**PROBLEM REQUIREMENTS:** Exact reproduction, images excluded: write out the records below.
(RECORDS TO PROCESS)
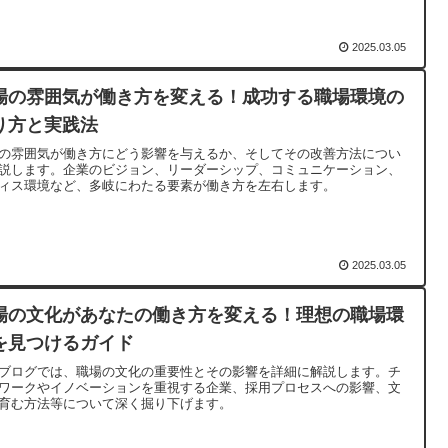
2025.03.05
場の雰囲気が働き方を変える！成功する職場環境の
り方と実践法
の雰囲気が働き方にどう影響を与えるか、そしてその改善方法につい
説します。企業のビジョン、リーダーシップ、コミュニケーション、
ィス環境など、多岐にわたる要素が働き方を左右します。
2025.03.05
場の文化があなたの働き方を変える！理想の職場環
を見つけるガイド
ブログでは、職場の文化の重要性とその影響を詳細に解説します。チ
ワークやイノベーションを重視する企業、採用プロセスへの影響、文
育む方法等について深く掘り下げます。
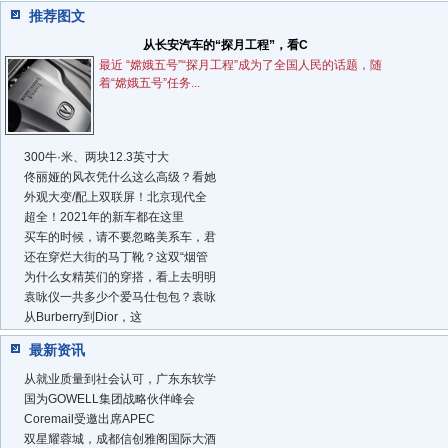
推荐图文
从长安汽车的“探月工程”，看C
最近 “嫦娥五号”“探月工程”成为了全国人民的话题，随
着“嫦娥五号”任务...
300牛·米、两块12.3英寸大
佟丽娅的风衣凭什么这么高级？看她
外观大变/配上双联屏！北京现代全
超全！2021年的新车都在这里
买车的时候，请不要忽略美系车，君
还在穿烂大街的马丁靴？这双“烟管
为什么女精英们的穿搭，看上去明明
袁咏仪一共多少个爱马仕包包？袁咏
从Burberry到Dior，这
最新资讯
从就业质量到社会认可，广东东软学
国为GOWELL集团战略伙伴峰会
Coremail受邀出席APEC
双星耀蓉城，成都信创雅阁国际大酒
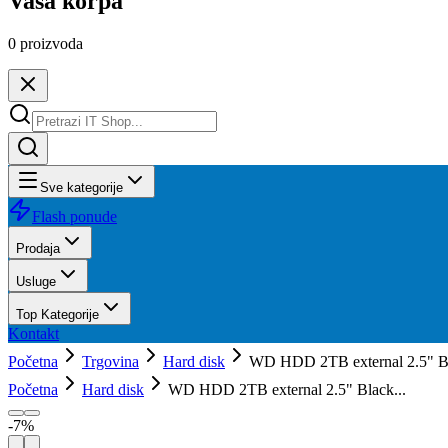
Vaša korpa
0
proizvoda
Sve kategorije
Flash ponude
Prodaja
Usluge
Top Kategorije
Kontakt
Početna
Trgovina
Hard disk
WD HDD 2TB external 2.5" Bl
Početna
Hard disk
WD HDD 2TB external 2.5" Black...
-
7
%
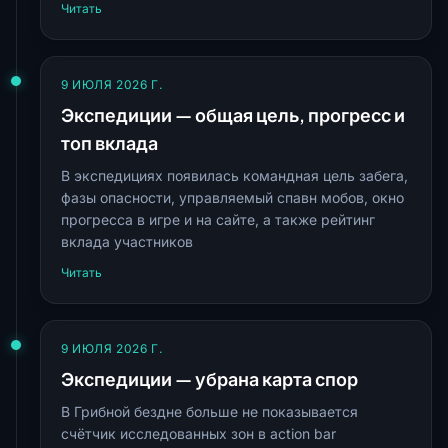
Читать
9 ИЮЛЯ 2026 Г.
Экспедиции — общая цель, прогресс и
топ вклада
В экспедициях появилась командная цель забега,
фазы опасности, управляемый спавн мобов, окно
прогресса в игре и на сайте, а также рейтинг
вклада участников
Читать
9 ИЮЛЯ 2026 Г.
Экспедиции — убрана карта спор
В Грибной бездне больше не показывается
счётчик исследованных зон в action bar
(End RECORDS TO PROCESS)
**OUTPUT OF THE EXERCISE:**
2025.03.05
場の雰囲気が働き方を変える！成功する職場環境の
り方と実践法
の雰囲気が働き方にどう影響を与えるか、そしてその改善方法につい
説します。企業のビジョン、リーダーシップ、コミュニケーション、
ィス環境など、多岐にわたる要素が働き方を左右します。
2025.03.05
場の文化があなたの働き方を変える！理想の職場環
を見つけるガイド
ブログでは、職場の文化の重要性とその影響を詳細に解説します。チ
ワークやイノベーションを重視する企業、採用プロセスへの影響、文
育む方法等について深く掘り下げます。
推荐图文
从长安汽车的“探月工程”，看C
最近 “嫦娥五号”“探月工程”成为了全国人民的话题，随
着“嫦娥五号”任务...
300牛·米、两块12.3英寸大
佟丽娅的风衣凭什么这么高级？看她
外观大变/配上双联屏！北京现代全
超全！2021年的新车都在这里
买车的时候，请不要忽略美系车，君
还在穿烂大街的马丁靴？这双“烟管
为什么女精英们的穿搭，看上去明明
袁咏仪一共多少个爱马仕包包？袁咏
从Burberry到Dior，这
最新资讯
从就业质量到社会认可，广东东软学
国为GOWELL集团战略伙伴峰会
Coremail受邀出席APEC
双星耀蓉城，成都信创雅阁国际大酒
Vaša korpa
0
proizvoda
Sve kategorije
Flash ponude
Prodaja
Usluge
Top Kategorije
Kontakt
Početna
Trgovina
Hard disk
WD HDD 2TB external 2.5" Bl
Početna
Hard disk
WD HDD 2TB external 2.5" Black...
-
7
%
Читать
9 ИЮЛЯ 2026 Г.
Экспедиции — общая цель, прогресс и
топ вклада
В экспедициях появилась командная цель забега,
фазы опасности, управляемый спавн мобов, окно
прогресса в игре и на сайте, а также рейтинг
вклада участников
Читать
9 ИЮЛЯ 2026 Г.
Экспедиции — убрана карта спор
В Грибной бездне больше не показывается
счётчик исследованных зон в action bar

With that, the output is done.